Task prompt
Return the entries exactly. Images are not part of the copy.

Records for this task
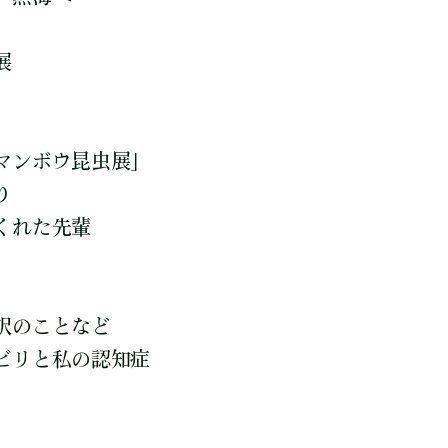
展
マンボウ昆虫展」
り
くれた先輩
訳のことなど
ビリと私の認知症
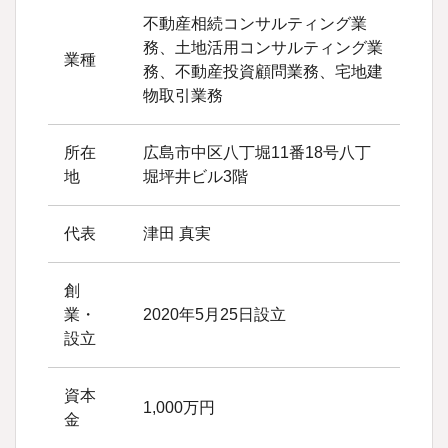
不動産相続コンサルティング業
務、土地活用コンサルティング業
業種
務、不動産投資顧問業務、宅地建
物取引業務
所在
広島市中区八丁堀11番18号八丁
地
堀坪井ビル3階
代表
津田 真実
創
業・
2020年5月25日設立
設立
資本
1,000万円
金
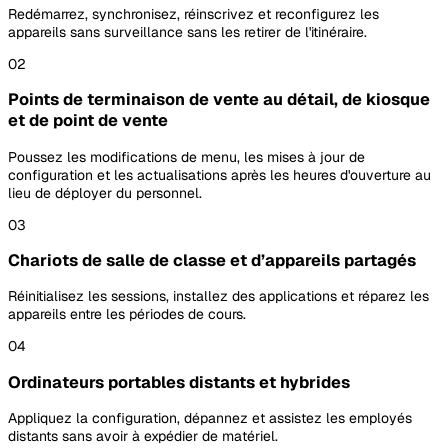
Redémarrez, synchronisez, réinscrivez et reconfigurez les
appareils sans surveillance sans les retirer de l'itinéraire.
02
Points de terminaison de vente au détail, de kiosque
et de point de vente
Poussez les modifications de menu, les mises à jour de
configuration et les actualisations après les heures d'ouverture au
lieu de déployer du personnel.
03
Chariots de salle de classe et d’appareils partagés
Réinitialisez les sessions, installez des applications et réparez les
appareils entre les périodes de cours.
04
Ordinateurs portables distants et hybrides
Appliquez la configuration, dépannez et assistez les employés
distants sans avoir à expédier de matériel.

Answer section
展
マンボウ昆虫展」
り
くれた先輩
訳のことなど
ビリと私の認知症
不動産相続コンサルティング業
務、土地活用コンサルティング業
業種
務、不動産投資顧問業務、宅地建
物取引業務
所在
広島市中区八丁堀11番18号八丁
地
堀坪井ビル3階
代表
津田 真実
創
業・
2020年5月25日設立
設立
資本
1,000万円
金
Redémarrez, synchronisez, réinscrivez et reconfigurez les
appareils sans surveillance sans les retirer de l'itinéraire.
02
Points de terminaison de vente au détail, de kiosque
et de point de vente
Poussez les modifications de menu, les mises à jour de
configuration et les actualisations après les heures d'ouverture au
lieu de déployer du personnel.
03
Chariots de salle de classe et d’appareils partagés
Réinitialisez les sessions, installez des applications et réparez les
appareils entre les périodes de cours.
04
Ordinateurs portables distants et hybrides
Appliquez la configuration, dépannez et assistez les employés
distants sans avoir à expédier de matériel.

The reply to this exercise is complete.